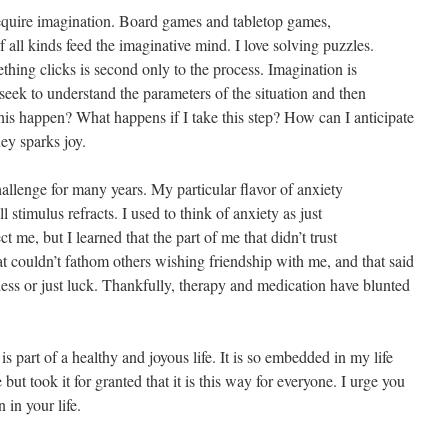
quire imagination. Board games and tabletop games,
all kinds feed the imaginative mind. I love solving puzzles.
ing clicks is second only to the process. Imagination is
 seek to understand the parameters of the situation and then
is happen? What happens if I take this step? How can I anticipate
ey sparks joy.
allenge for many years. My particular flavor of anxiety
l stimulus refracts. I used to think of anxiety as just
ect me, but I learned that the part of me that didn’t trust
hat couldn’t fathom others wishing friendship with me, and that said
ss or just luck. Thankfully, therapy and medication have blunted
 is part of a healthy and joyous life. It is so embedded in my life
e but took it for granted that it is this way for everyone. I urge you
 in your life.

= = = = =

WORK REQUEST:
Print out, without change, each line from the line holding "e but took it" to the final line of the material.

WRITTEN SOLUTION:
e but took it for granted that it is this way for everyone. I urge you
 in your life.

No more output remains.